My heart goes out to you and your family. I did not know Max but the times that you spoke about him were with love. God bless you all!
- Josh and Prizer Family
Posted by Gail Bob Baragona on September 19, 2019
 We first met Max over 25 years ago when we became neighbors and friends. He was an adorable child with a loving personality and a big smile. We always remember Max as a playful inquisitive, happy child, who loved playing basketball in his driveway.
 Max grew up to be a wonderful and accomplished young man who made his parents and family so proud of him. We can remember spending time with Max as he shared his future plans and goals; he was so excited about his career choice and living in NYC. His handsome face and bright outlook on life forever remains in our memories..
 Our hearts are filled with deep sorrow and wish Janet, Jim and Brett peace and comfort in this incredibly difficult time. May our friendship, sympathy and heart filled condolences bring you some comfort.
Love,
Gail and Bob Baragona
Posted by Mary Beth Johnsen on September 16, 2019
Janet, Jim and Brett~

Our family wants to extend our deepest sympathy in the loss of your wonderful son and brother Max. There will never be any words to ever express this tragic loss. Although we missed out on the opportunity to formally meet Max, we know how much he radiated such life, spirit and love through all the memories Melanie (and you both) have shared over these past months and recent days. We can only imagine how special it was to have Max these past 27 years -seeing our daughter so happy these past months only confirms the amazing individual Max truly was. We are praying Max can give you strength from above and that you heal with your wonderful memories to carry forward in the spirit in which he lived each day. We can never thank you enough for all your kindness and support of Melanie. It truly means so much and just shows what loving parents you both are. You raised a really wonderful son. We will remember Max always in our hearts.

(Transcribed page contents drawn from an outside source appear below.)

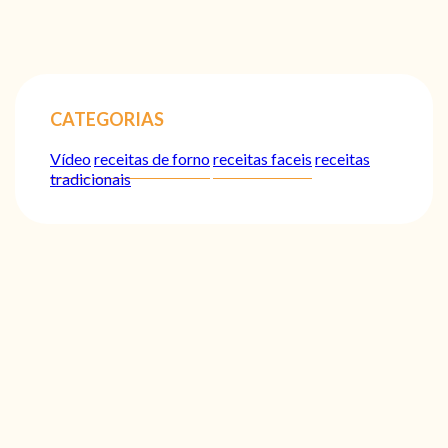
CATEGORIAS
Vídeo
receitas de forno
receitas faceis
receitas
tradicionais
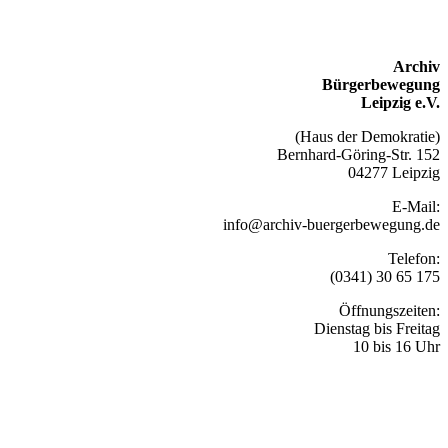
Archiv
Bürgerbewegung
Leipzig e.V.
(Haus der Demokratie)
Bernhard-Göring-Str. 152
04277 Leipzig
E-Mail:
info@archiv-buergerbewegung.de
Telefon:
(0341) 30 65 175
Öffnungszeiten:
Dienstag bis Freitag
10 bis 16 Uhr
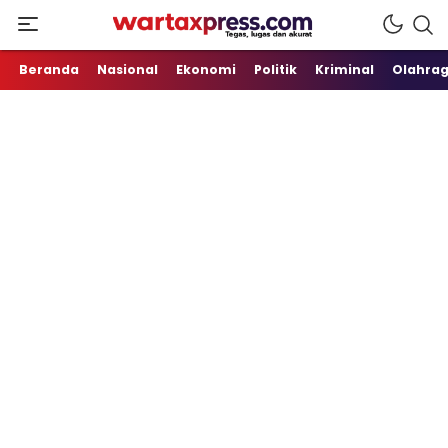
Tegas, Lugas dan Akurat
WartaXpress
Beranda
Nasional
Ekonomi
Politik
Kriminal
Olahra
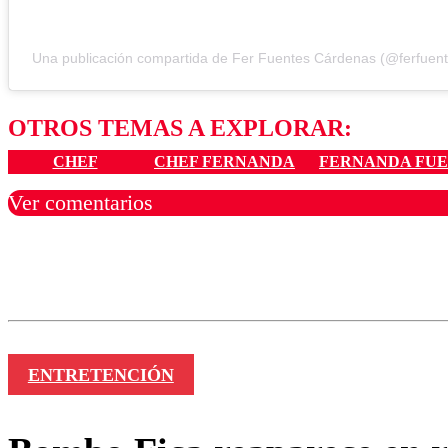
Una publicación compartida de Fer Fuentes Cárdenas (@ferfuen
OTROS TEMAS A EXPLORAR:
CHEF
CHEF FERNANDA
FERNANDA FUE
Ver comentarios
Los comentarios son moder
Nombre
ENTRETENCIÓN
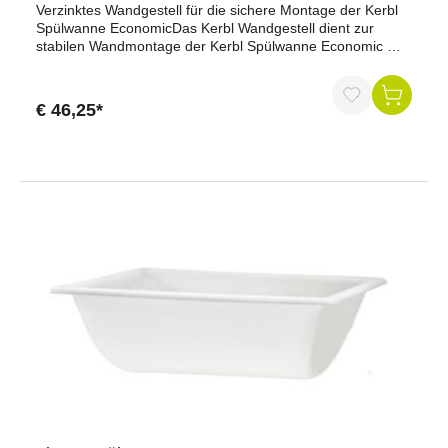
Verzinktes Wandgestell für die sichere Montage der Kerbl
Spülwanne EconomicDas Kerbl Wandgestell dient zur
stabilen Wandmontage der Kerbl Spülwanne Economic mit
100 Litern Fassungsvermögen (Art.-Nr. 150950). Die
verzinkte Ausführung sorgt für eine robuste und langlebige
Befestigung im Stall- und Arbeitsbereich.Vorteile auf einen
€ 46,25*
BlickPassend für die Kerbl Spülwanne Economic 100
lStabile WandmontageVerzinkte MetallausführungRobuste
und langlebige KonstruktionKorrosionsgeschütztFür den
Einsatz im Stall und Arbeitsbereich
geeignetProduktdatenProduktname: Kerbl
WandgestellGeeignet für: Kerbl Spülwanne Economic 100
lPassend für Art.-Nr.: 150950Material: Metall,
verzinktEigenschaftenRobuste KonstruktionVerzinkte
Oberfläche zum Schutz vor KorrosionFür die
Wandmontage konzipiertPassgenaue Ausführung für die
Kerbl Spülwanne Economic 100 lLanglebig und
pflegeleichtLieferumfang1 × Kerbl WandgestellWarum das
Kerbl Wandgestell?Das Kerbl Wandgestell ermöglicht eine
stabile und sichere Befestigung der Kerbl Spülwanne
Economic mit 100 Litern Fassungsvermögen. Die verzinkte
Metallausführung ist robust und widerstandsfähig und
eignet sich für den dauerhaften Einsatz in Stall,
Landwirtschaft und weiteren Arbeitsbereichen.Als
passgenaues Zubehör sorgt das Wandgestell für eine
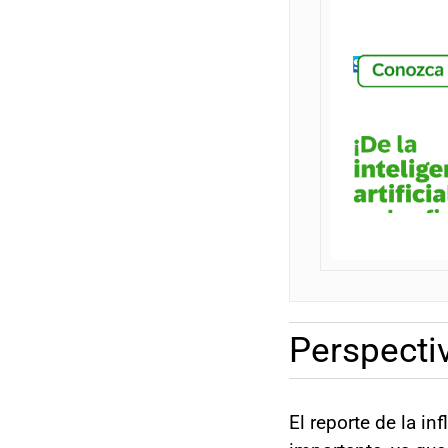
Perspecti
El reporte de la i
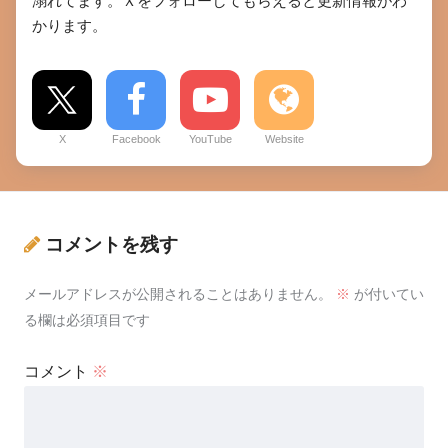
溺れてます。Ｘをフォローしてもらえると更新情報がわ
かります。
X
Facebook
YouTube
Website
コメントを残す
メールアドレスが公開されることはありません。
※
が付いてい
る欄は必須項目です
コメント
※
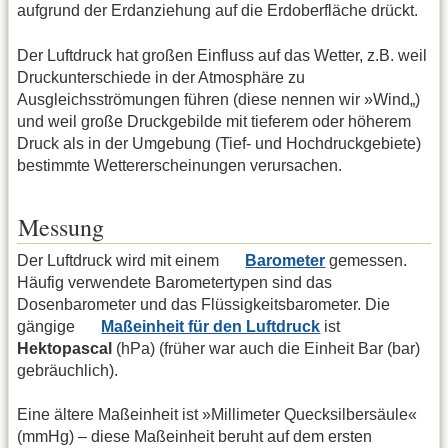
aufgrund der Erdanziehung auf die Erdoberfläche drückt.
Der Luftdruck hat großen Einfluss auf das Wetter, z.B. weil
Druckunterschiede in der Atmosphäre zu
Ausgleichsströmungen führen (diese nennen wir »Wind„)
und weil große Druckgebilde mit tieferem oder höherem
Druck als in der Umgebung (Tief- und Hochdruckgebiete)
bestimmte Wettererscheinungen verursachen.
Messung
Der Luftdruck wird mit einem
Barometer
gemessen.
Häufig verwendete Barometertypen sind das
Dosenbarometer und das Flüssigkeitsbarometer. Die
gängige
Maßeinheit für den Luftdruck
ist
Hektopascal
(hPa) (früher war auch die Einheit Bar (bar)
gebräuchlich).
Eine ältere Maßeinheit ist »Millimeter Quecksilbersäule«
(mmHg) – diese Maßeinheit beruht auf dem ersten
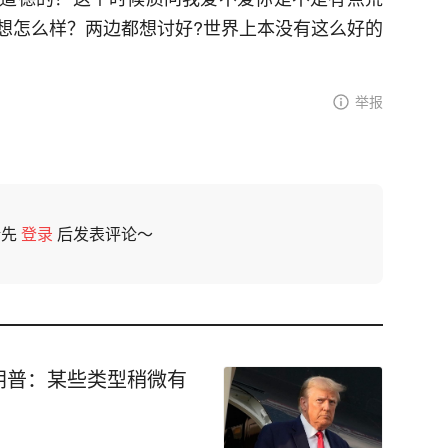
想怎么样？两边都想讨好?世界上本没有这么好的
举报
请先
登录
后发表评论～
朗普：某些类型稍微有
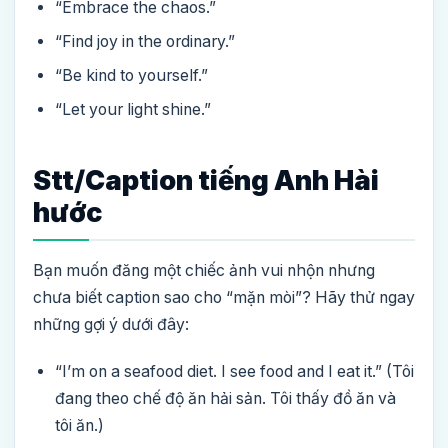
“Embrace the chaos.”
“Find joy in the ordinary.”
“Be kind to yourself.”
“Let your light shine.”
Stt/Caption tiếng Anh Hài
hước
Bạn muốn đăng một chiếc ảnh vui nhộn nhưng
chưa biết caption sao cho “mặn mòi”? Hãy thử ngay
những gợi ý dưới đây:
“I’m on a seafood diet. I see food and I eat it.” (Tôi
đang theo chế độ ăn hải sản. Tôi thấy đồ ăn và
tôi ăn.)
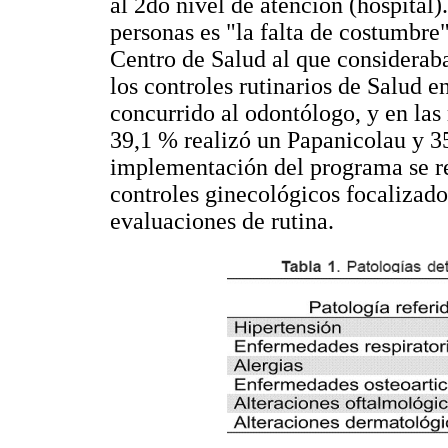
al 2do nivel de atención (hospital)
personas es "la falta de costumbre
Centro de Salud al que consideraba
los controles rutinarios de Salud e
concurrido al odontólogo, y en la
39,1 % realizó un Papanicolau y 
implementación del programa se r
controles ginecológicos focalizado
evaluaciones de rutina.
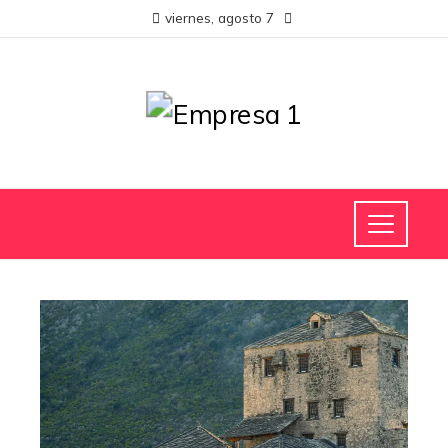
viernes, agosto 7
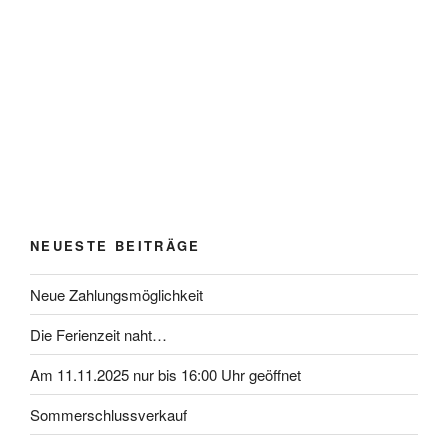
NEUESTE BEITRÄGE
Neue Zahlungsmöglichkeit
Die Ferienzeit naht…
Am 11.11.2025 nur bis 16:00 Uhr geöffnet
Sommerschlussverkauf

With our deepest sympathy and love,
Mary Beth & Ken Johnsen and Family
Posted by Larry Belford on September 15, 2019
I remember seeing at a young boy who looked like an angel with a smile that made you feel good. Over the years, we were updated by his parents as to his progress in high school, college and in the work environment. It was apparent that he brought that same smile and attitude which made everybody feel good. He will be missed and remembered. Larry and Linda Belford
Posted by Gus Papademetriou on September 11, 2019
My deepest condolences to Max's family. I met Max when he joined the Content Services team at Refinitiv. I enjoyed meeting with him regularly and appreciated his desire to learn and grow in his new role. After I left Refinitiv, he reached out to me to see how I was doing and he was looking forward to meeting up and having lunch together. I am saddened that we never had that opportunity but I will always remember him for the smart, kind and very nice person he was to all.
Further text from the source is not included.